The campaign has been produced by West Yorkshire Police and Leeds Safeguarding Children Partnership in consultation with young people across the county and is being supported by partners including the West Yorkshire Police and Crime Commissioner, and Kirklees, Bradford, Wakefield and Calderdale Safeguarding Children Partnerships.

Leeds Safeguarding Children Partnership Chair Dr Mark Peel said: "Getting an invitation to a party is always exciting, but we know that some parties are organised by people who want to single out and abuse young people.

"It is important for us as an LSCP to ensure that young people are aware of some of the situations where they may come to harm and know how to protect themselves."

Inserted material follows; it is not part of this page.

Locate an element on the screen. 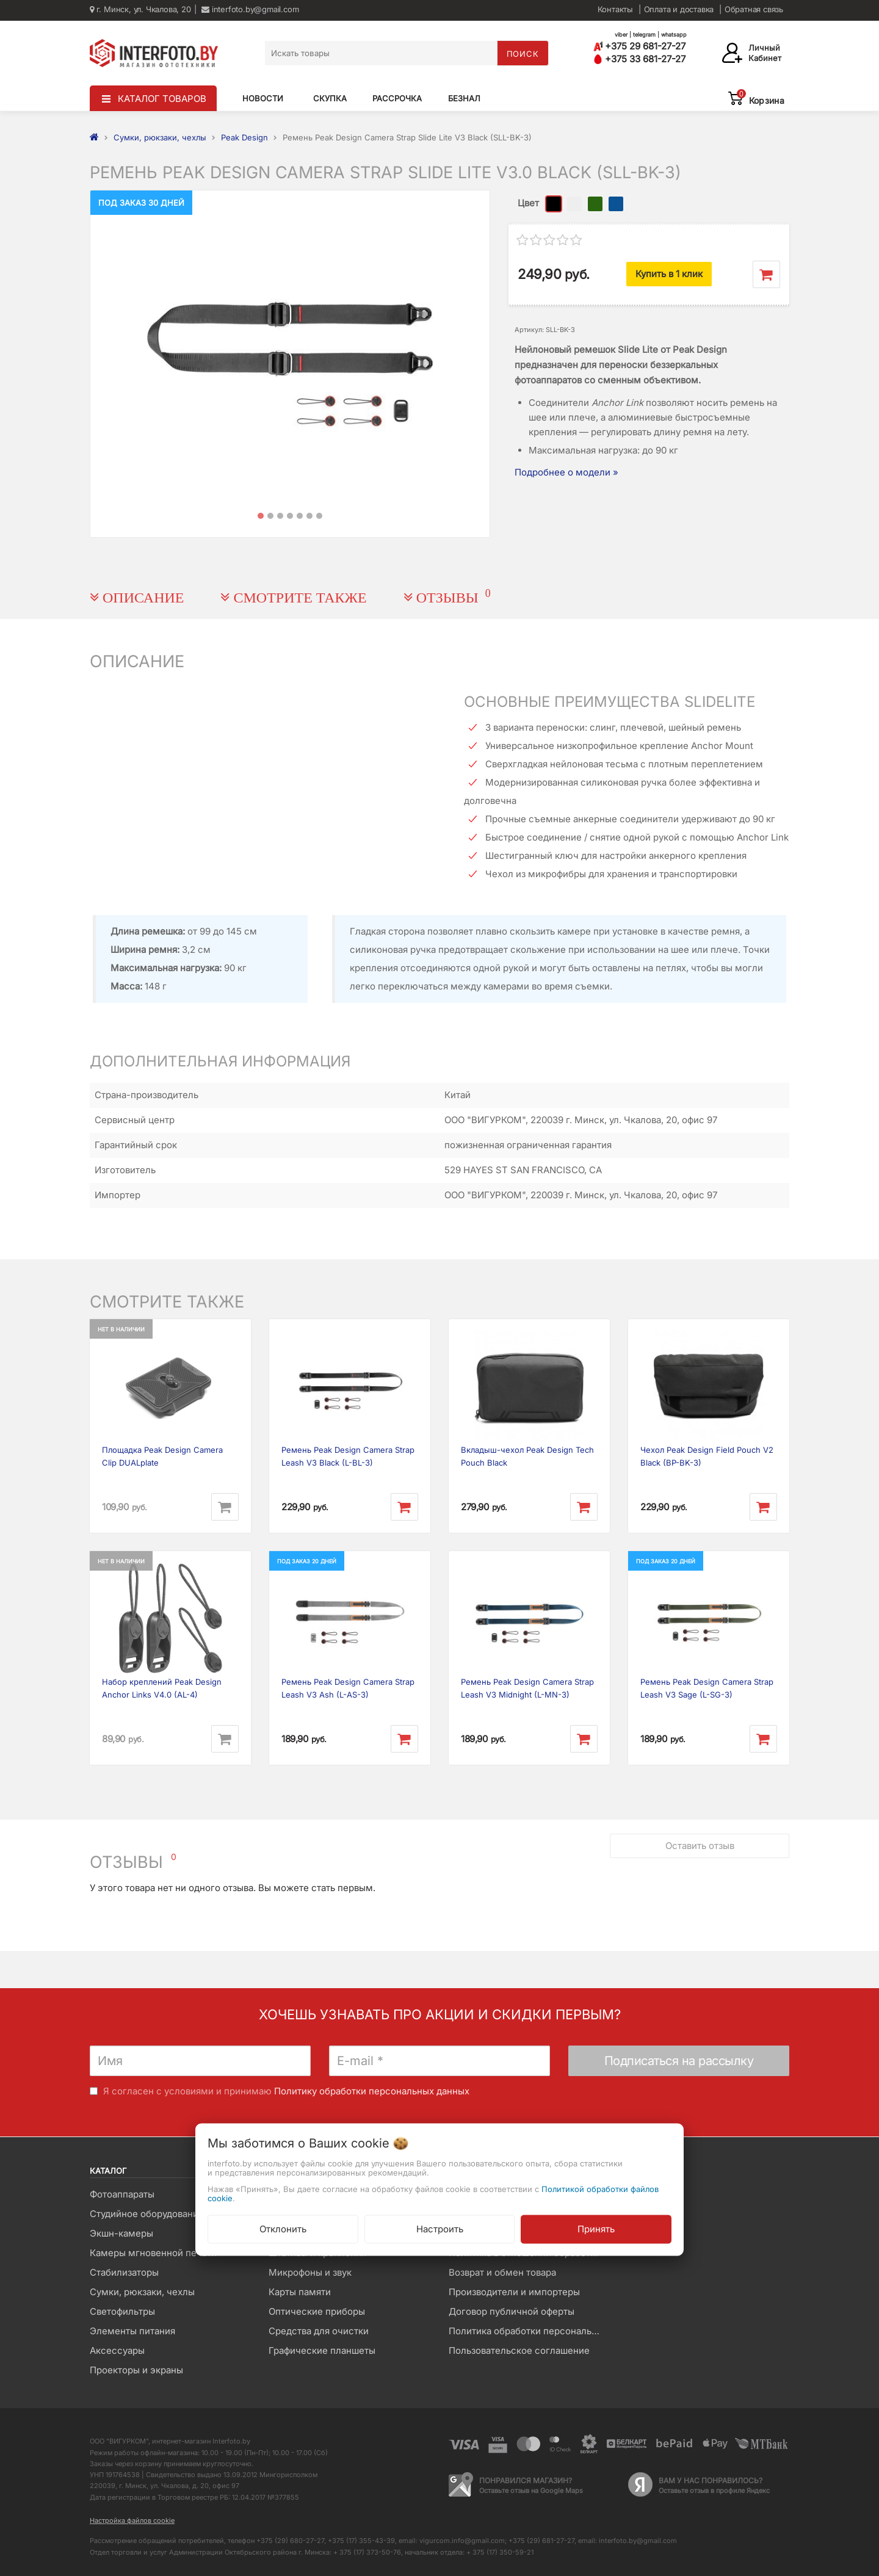  Принять is located at coordinates (596, 2229).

Mark Burns-Williamson, West Yorkshire's Police and Crime Commissioner (PCC), said: "This campaign is specifically targeted at young people to raise awareness of some of the common tactics used by predators. It is an important message to get across and has been produced in direct consultation with young people themselves to ensure the right messages are communicated.

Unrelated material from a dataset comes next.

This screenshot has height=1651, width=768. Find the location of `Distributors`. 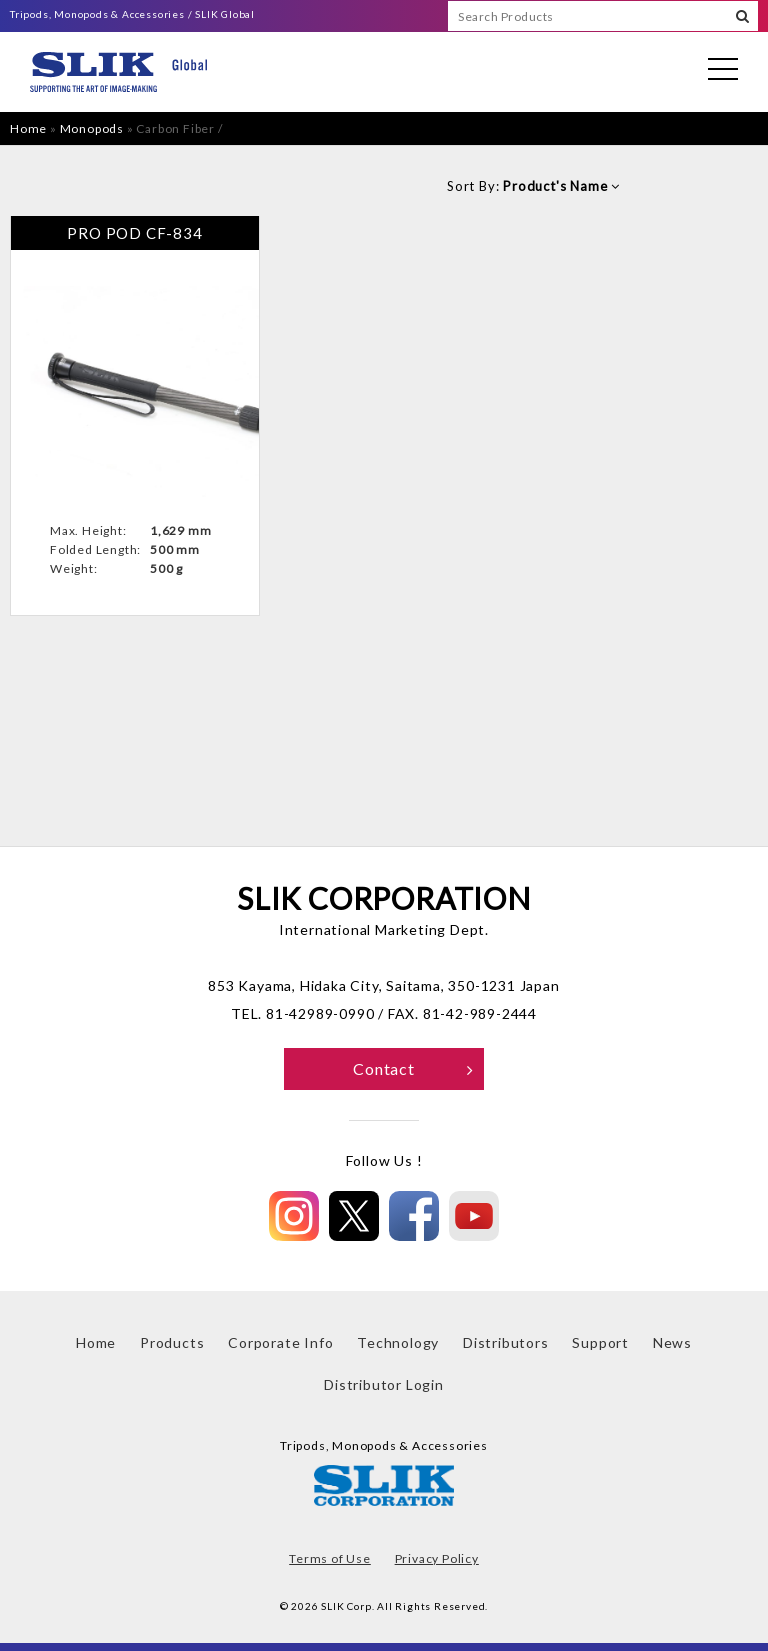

"As Police and Crime Commissioner for West Yorkshire, tackling child sexual abuse and exploitation has been, and continues to be, a central focus as set out in my Police and Crime Plan.

"Whilst there is a host of work on-going to stop the perpetrators of these awful crimes it is crucial that we explore all angles to ensure a truly joined up approach in helping to keep people safe with key campaigns and messages."

Advice to young people

If you do accept an invitation to a party or gathering there are things that you need to do keep yourself safe:

  • Make sure you know the location of where you're going and whose party it is.
  • Read the road signs if you accept a lift.
  • Tell a trusted adult where you are going and who you're going with.
  • Tell someone what time you're expected back.
  • Make sure you have credit on your phone.
  • Make sure your mobile battery is fully charged.
  • Take enough money with you to get you home

If you are at a party or gathering and are having a good time, but someone asks you to do something that makes you feel uncomfortable:

  • Don't go into a room alone with people that make you feel uncomfortable.
  • Make an excuse, for example pretend you're feeling ill and lock yourself in a room such as a bathroom or go outside, then send a text or make a phone call to a trusted adult to get someone to come and pick you up or call the police.

If you have been the victim of a sexual offence:

  • You need to tell someone; whether that's the police directly, a parent, guardian or other trusted adult.
  • You will not be judged or blamed. West Yorkshire Police will put your needs as a victim at the heart of any investigation.
  • There is professional support available, you do not need to suffer alone.